Wednesday, May 21, 2014

THEY'RE MANIAKS, MANIAKS ON THE FLOOR

Did he mention he shot a moose?

In the grand pantheon of DC Comics’ assorted teen-oriented humor mags and general laff rags, the Maniaks never seem to get much of a mention.  Invented by E.Nelson Bridwell and Mike Sekowsky, the mod rock-and-roll quartet debuted in Showcase, subsisted through three appearances in four subsequent issues (more-successful DC teen Binky shoehorned himself in between the second and third appearances), and even indulged a celebrity guest star in their last issue.

Yet, given DC’s copious supply of humor mags which populated their publishing schedule in the 1960s, the Maniaks tend to be overlooked in favor of the star-powered and Oksner-fueled hits like The Adventures of Bob Hope and The Adventures of Jerry Lewis, the Bilko books (my personal favorites), the stalwart comedy titles like Sugar & Spike or Fox & Crow, and the teen comedies like the aforementioned Binky or Date with Debbi.

The Maniaks ultimately are played in their first issue as a sort of crimefighting Monkees, taking the stage at Palisades Park (which was advertised, you might recall, in DC Comics with DC characters offering discount coupons) with a parody of “Last Train to Clarksville” - A parody of a mock band taking place at a sponsor’s site, headily meta stuff.
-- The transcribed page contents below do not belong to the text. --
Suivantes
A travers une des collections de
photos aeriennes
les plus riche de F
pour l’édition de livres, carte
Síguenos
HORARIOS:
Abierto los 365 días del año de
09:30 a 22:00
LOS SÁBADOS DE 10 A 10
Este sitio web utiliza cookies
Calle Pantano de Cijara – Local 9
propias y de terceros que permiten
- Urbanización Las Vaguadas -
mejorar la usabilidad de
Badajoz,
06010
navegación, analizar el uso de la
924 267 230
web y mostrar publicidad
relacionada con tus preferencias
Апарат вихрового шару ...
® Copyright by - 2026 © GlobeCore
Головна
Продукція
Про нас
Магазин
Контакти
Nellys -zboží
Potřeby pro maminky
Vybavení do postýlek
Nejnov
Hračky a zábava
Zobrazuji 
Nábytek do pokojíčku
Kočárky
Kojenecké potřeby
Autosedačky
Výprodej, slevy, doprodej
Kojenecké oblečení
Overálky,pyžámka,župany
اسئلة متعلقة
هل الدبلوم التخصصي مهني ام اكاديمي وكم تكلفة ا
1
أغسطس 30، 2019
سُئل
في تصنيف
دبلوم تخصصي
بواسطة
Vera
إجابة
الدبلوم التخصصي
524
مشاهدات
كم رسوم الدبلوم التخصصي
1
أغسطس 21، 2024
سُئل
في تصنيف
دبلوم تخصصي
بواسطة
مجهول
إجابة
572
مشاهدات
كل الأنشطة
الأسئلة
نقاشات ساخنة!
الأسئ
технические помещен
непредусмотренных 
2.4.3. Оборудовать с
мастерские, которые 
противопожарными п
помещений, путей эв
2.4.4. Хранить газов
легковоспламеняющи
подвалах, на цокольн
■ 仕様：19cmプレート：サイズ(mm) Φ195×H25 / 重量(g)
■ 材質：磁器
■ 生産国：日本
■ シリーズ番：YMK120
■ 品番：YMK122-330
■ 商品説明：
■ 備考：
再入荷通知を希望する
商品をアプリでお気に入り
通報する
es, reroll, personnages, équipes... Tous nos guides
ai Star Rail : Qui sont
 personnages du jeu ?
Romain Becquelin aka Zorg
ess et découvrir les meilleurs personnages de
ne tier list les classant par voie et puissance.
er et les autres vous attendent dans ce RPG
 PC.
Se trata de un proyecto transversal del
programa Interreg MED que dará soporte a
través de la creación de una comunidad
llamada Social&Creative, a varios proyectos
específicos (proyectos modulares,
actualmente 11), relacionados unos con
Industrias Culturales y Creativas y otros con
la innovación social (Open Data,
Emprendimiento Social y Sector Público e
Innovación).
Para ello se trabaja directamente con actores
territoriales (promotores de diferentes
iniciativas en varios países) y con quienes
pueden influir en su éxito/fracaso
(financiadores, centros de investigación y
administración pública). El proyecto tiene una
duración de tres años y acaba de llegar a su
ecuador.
Their adventures lose the crime-fighting edge promptly thereafter (which is a shame – the first issue introduces the best criminal mob I have ever seen in comics), with the quartet romping around celebrity, fame and fortune in equal aborted measures of daffy failure.

Enh, heard it.
The Maniaks are:

Jangle – real name, Gilbert Jeffries (I don’t know why we need to know that) who looks like Donovan and dresses like the late-season groovy cigarette-smoking version of Greg Brady and is a master of impressions, ventriloquism, and all sort of vocal trickery. He is not the singer, why would he be? No, the singer is…

Silver Shannon, the “Mod Miser” (they call her), a penny-pinching gold-digger whose lust for wealth is pretty much her only characteristic (not that any of the Maniaks get much in the way of character-building). The team’s leader, she also holds onto all the money and spurs the group’s second adventure solely by cynically finagling a wedding proposal out of the world’s wealthiest man, so I guess her thing is she’s fucking horrible.
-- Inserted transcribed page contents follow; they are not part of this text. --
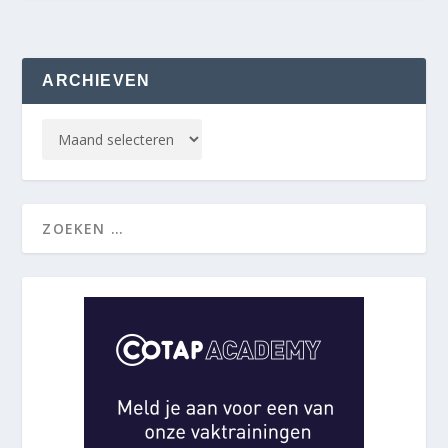
ARCHIEVEN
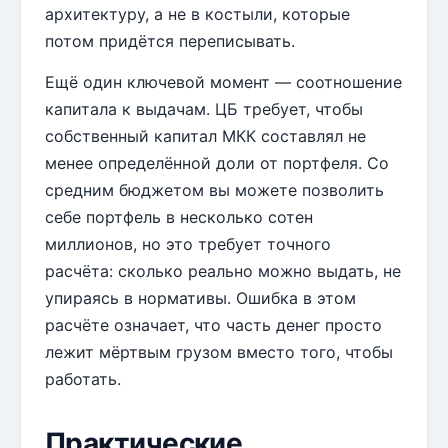
архитектуру, а не в костыли, которые
потом придётся переписывать.
Ещё один ключевой момент — соотношение
капитала к выдачам. ЦБ требует, чтобы
собственный капитал МКК составлял не
менее определённой доли от портфеля. Со
средним бюджетом вы можете позволить
себе портфель в несколько сотен
миллионов, но это требует точного
расчёта: сколько реально можно выдать, не
упираясь в нормативы. Ошибка в этом
расчёте означает, что часть денег просто
лежит мёртвым грузом вместо того, чтобы
работать.
Практические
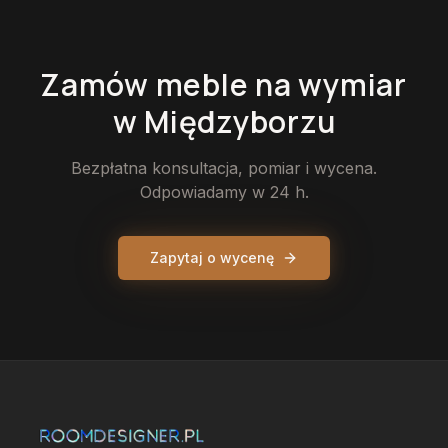
Zamów
meble
na wymiar
w Międzyborzu
Bezpłatna konsultacja, pomiar i wycena.
Odpowiadamy w 24 h.
Zapytaj o wycenę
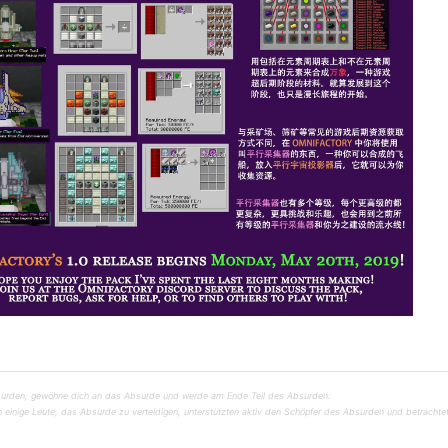
urden, gewöhne dich an das Absurde und werde am Ende Teil des Absurden.
einige Leute, das Absurde zu verteidigen, unterstützten aktiv den Schöpfer des Absurden und betrachtet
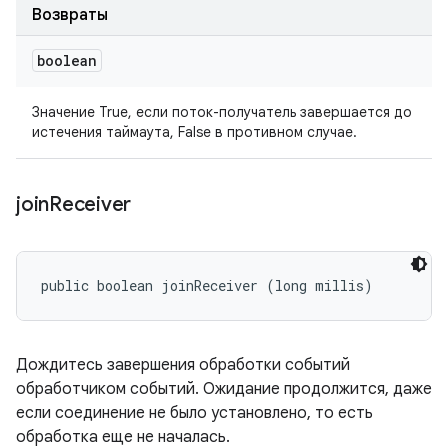
Возвраты
boolean
Значение True, если поток-получатель завершается до
истечения таймаута, False в противном случае.
join
Receiver
public boolean joinReceiver (long millis)
Дождитесь завершения обработки событий
обработчиком событий. Ожидание продолжится, даже
если соединение не было установлено, то есть
обработка еще не началась.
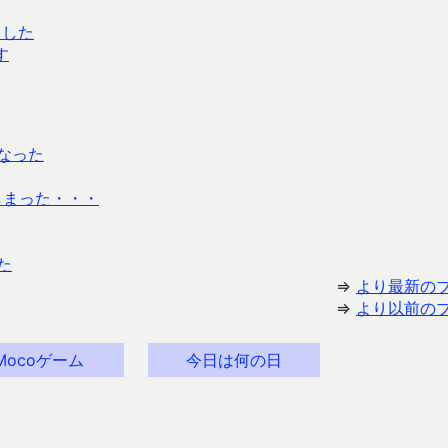
ました
す
となった
しまった・・・
た
⇒
より最新の
⇒
より以前の
Mocoゲーム
今日は何の日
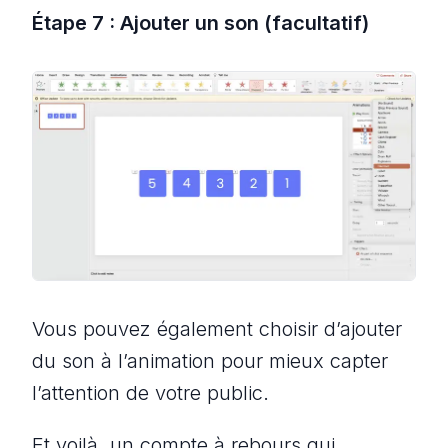
Étape 7 : Ajouter un son (facultatif)
Vous pouvez également choisir d’ajouter
du son à l’animation pour mieux capter
l’attention de votre public.
Et voilà, un compte à rebours qui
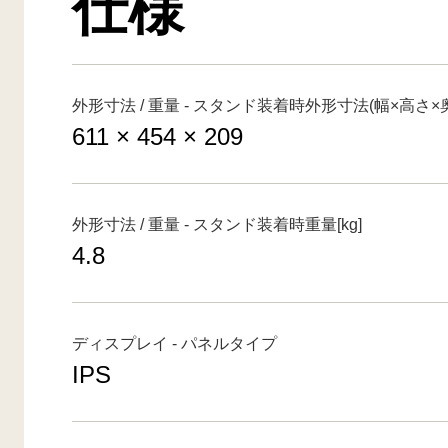
仕様
外形寸法 / 重量 - スタンド装着時外形寸法(幅×高さ×奥
611 × 454 × 209
外形寸法 / 重量 - スタンド装着時重量[kg]
4.8
ディスプレイ - パネルタイプ
IPS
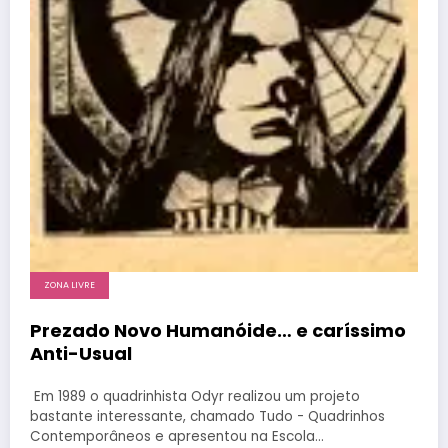
ZONA LIVRE
Prezado Novo Humanóide… e caríssimo
Anti-Usual
Em 1989 o quadrinhista Odyr realizou um projeto
bastante interessante, chamado Tudo - Quadrinhos
Contemporâneos e apresentou na Escola…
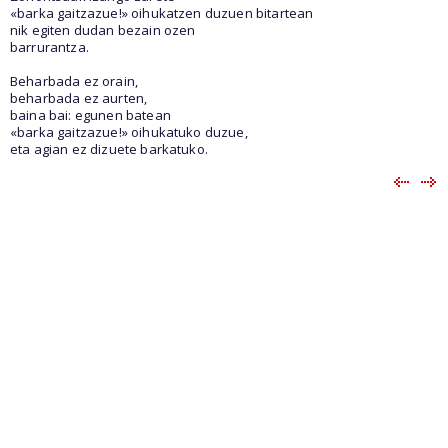
«barka gaitzazue!» oihukatzen duzuen bitartean
nik egiten dudan bezain ozen
barrurantza.
Beharbada ez orain,
beharbada ez aurten,
baina bai: egunen batean
«barka gaitzazue!» oihukatuko duzue,
eta agian ez dizuete barkatuko.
Phillip Folger, aka Flip, is the band’s bassist and a boy acrobat, as comfortable climbing the outside of a building and doing backflips from a rooftop as he is not otherwise having much in the way of a personality, and lastly …
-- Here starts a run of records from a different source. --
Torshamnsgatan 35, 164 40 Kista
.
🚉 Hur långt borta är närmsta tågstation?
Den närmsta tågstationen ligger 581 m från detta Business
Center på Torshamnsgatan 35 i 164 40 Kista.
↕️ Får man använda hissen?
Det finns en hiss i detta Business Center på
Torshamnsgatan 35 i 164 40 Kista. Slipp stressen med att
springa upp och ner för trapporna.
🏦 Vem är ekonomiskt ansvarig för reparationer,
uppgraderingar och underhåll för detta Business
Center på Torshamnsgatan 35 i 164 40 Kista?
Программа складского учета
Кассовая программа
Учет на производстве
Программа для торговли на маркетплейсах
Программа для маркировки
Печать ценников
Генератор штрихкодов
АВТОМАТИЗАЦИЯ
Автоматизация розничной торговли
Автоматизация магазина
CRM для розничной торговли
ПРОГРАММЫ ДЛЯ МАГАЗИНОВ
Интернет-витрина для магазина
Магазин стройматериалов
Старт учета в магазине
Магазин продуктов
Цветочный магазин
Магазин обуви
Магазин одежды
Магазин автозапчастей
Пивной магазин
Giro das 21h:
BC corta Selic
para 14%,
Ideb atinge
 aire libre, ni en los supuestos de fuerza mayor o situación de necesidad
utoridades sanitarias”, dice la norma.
Pack Rat”, Byron Williams, and now looking at everyone’s names in a list I begin to realize how much they sound like the kind of characters who might be low-powered adolescent mutants in a third-tier X-Men book circa 1988. Anyway, Pack Rat is a habitual collector of trash, junk, errata and garbage ALL OF WHICH he is able to engineer into assorted gimmicks, devices, tools and utilities, and therefore he’s the only member of the team who’d be worth hauling out of the ocean if there were ever a Maniaks-related disaster at sea.

The third appearance of the Maniaks in the pages of Showcase presented them in the company of now-controversial celebrity comic and filmmaker Woody Allen, a more retroactively-scandalous guest shot there had never been in comics except for that time Roman Polanski had a cameo in Stanley and His Monster.

Woody’s guest shot is pretty much limited to the role of gimmick, acting as the producer of a Civil War-inspired Broadway musical-comedy starring the Maniaks and narrowly-satirical willow-hipped British sex symbol Twigg(l)y.
Every word of this is gold.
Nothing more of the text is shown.